・ヨーロッパの某ブリーダーと東南アジアの某ブリーダー

 某ヨーロッパ系の著名ブリーダーのお寒い低次元な話をご紹介したいと思う。氏は東南アジアからディスカスを輸入してエライ目にあったようである。自分のところの魚まで病気が蔓延してしまったのだということで、それで東南アジアの魚は病原菌にまみれている、だから東南アジアから魚を買うなとエライご剣幕である。

 しかし、彼には一つだけわかってないことがある。それは、前章にも書いたように、何も病気が出たのは輸入する前の状態で病原菌を保持していたからとは限らないのである。自分のところは無菌であるとおそらく彼が信じている水槽に、新たに入れられる魚にとって未知の病原菌がいれば、先のシラスウナギと同じく魚が全滅しても何ら不思議ではない。おまけに発病魚がそこかしこにいればそれだけ病原菌の数は爆発的に増殖することになり、本来耐性のある自分のところの魚までが発病してしまうことだってあるのである。

 彼がこんなことまでを知っていれば、もう少し慎重にことを運んだであろうが、自分のスキルの無さと管理の怠慢を棚に上げて人を非難するのは情けない。おまけにホームページで堂々と「東南アジアの魚を買うな!!」とまでおっしゃっているのは自らの無知をさらけ出してしまってるようにしか思えなく、苦笑を禁じ得ない。

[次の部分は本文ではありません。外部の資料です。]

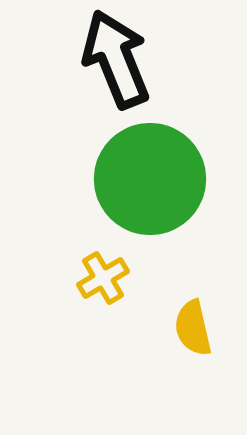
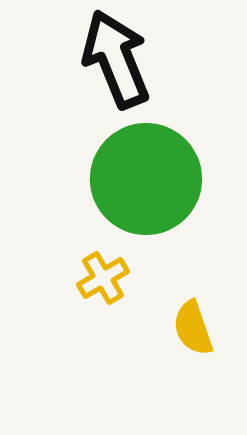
green circle: moved 4 px left
yellow semicircle: rotated 6 degrees counterclockwise
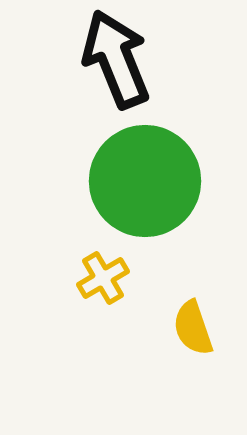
green circle: moved 1 px left, 2 px down
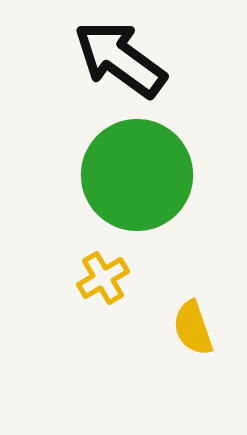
black arrow: moved 4 px right; rotated 32 degrees counterclockwise
green circle: moved 8 px left, 6 px up
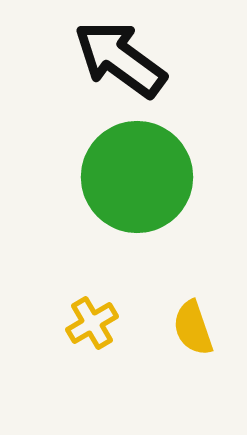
green circle: moved 2 px down
yellow cross: moved 11 px left, 45 px down
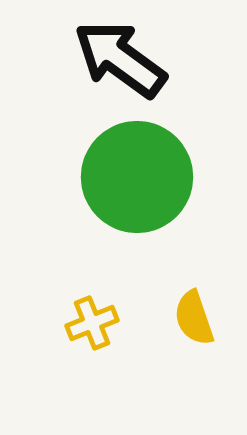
yellow cross: rotated 9 degrees clockwise
yellow semicircle: moved 1 px right, 10 px up
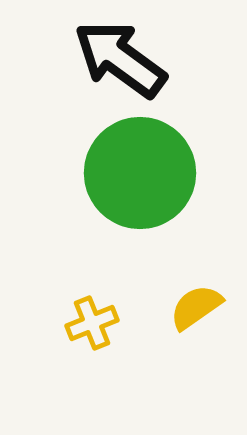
green circle: moved 3 px right, 4 px up
yellow semicircle: moved 2 px right, 11 px up; rotated 74 degrees clockwise
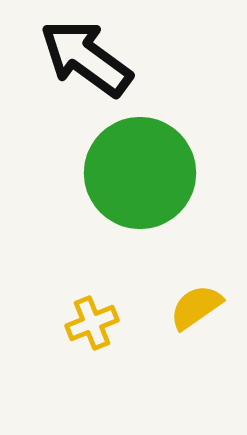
black arrow: moved 34 px left, 1 px up
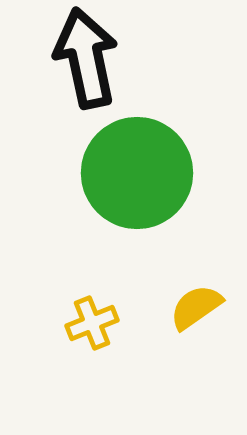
black arrow: rotated 42 degrees clockwise
green circle: moved 3 px left
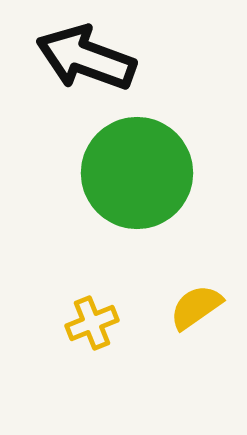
black arrow: rotated 58 degrees counterclockwise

 さらに、極めつけに、「東南アジアのディスカスの血筋が悪い」とまで言ってるのは「悪い冗談は止せ!」って類のお笑いぐさである。自分らが作るワイルドの子孫のディスカスこそが一番良いみたいなことも書いているのだが、さもありなん、ワイルドから交配が進んでないほうが、遺伝的に見て強いのは当たり前である。血が濃いものを上手く系統を残していくということにディスカスの趣味としての楽しさと醍醐味がある。ワイルドの子孫が強いのは当たり前である。

 そもそも病気を出すなんて、しかも飼ってる魚のほとんどをやられるなんて、その原因がなんであれ、ブリーダーとしては恥以外のなにものでもない。良識のあるブリーダーならそんなことを口外しないし、出来ない。まして、それを他人の非として非難するのはお門違いである。

 また、この笑い話にはさらにおまけがある。このヨーロッパのブリーダーの話にムッとした某東南アジアのブリーダーが反撃を試みている。なんだか少しピントがずれているという感もないわけではないが確かにこちらのほうが正論である。バクテリアなんてどこにでもいてそれのバランスが崩れただけ、確かにそうであろう、長旅もストレスになろうし、水槽に入れる前に十分な期間、検疫水槽に入れるべきであるって、ふむふむ、これも正しいであろう。

 だが、彼らは、三段階滅菌で有名なヒカリのアカムシを実際には使ってもいないのにかかわらず使っているくらいは平気で言えるし、"associated farm"がという理解出来ないもの存在するし、お金を払うことを心良しとしない客は相手にしたく無いという割には大した魚を送ってくるわけでもない。特に二番目の"associated farm"はいかにも東南アジア的な良心の無さである。いくらそれが自らの信用を傷つける行為だといってもご理解いただけない。自らのファームの名前でお金を取りたい、価値を持たせたいのであるならば、余所で魚を作らせるようなことはせず、自分のところだけできっちり管理して育成すべきである。ちゃんとした管理の元での創作、生産それが物事の価値である。例えば、国産の有名ブランドの製品を買ってそれがmade in Thailand, Malasiaだったらみんながっかりするでしょって。

 こんなことを知ってしまうと、いくら正論を言われても所詮きれい事にしかきこえない。東南アジアのブリーダーはあくまで東南アジアのブリーダーであることを痛感した次第である。正論を述べることが出来るだけに非常に残念である「東南アジアの魚は・・・」という偏見を持たれても仕方がないものがある。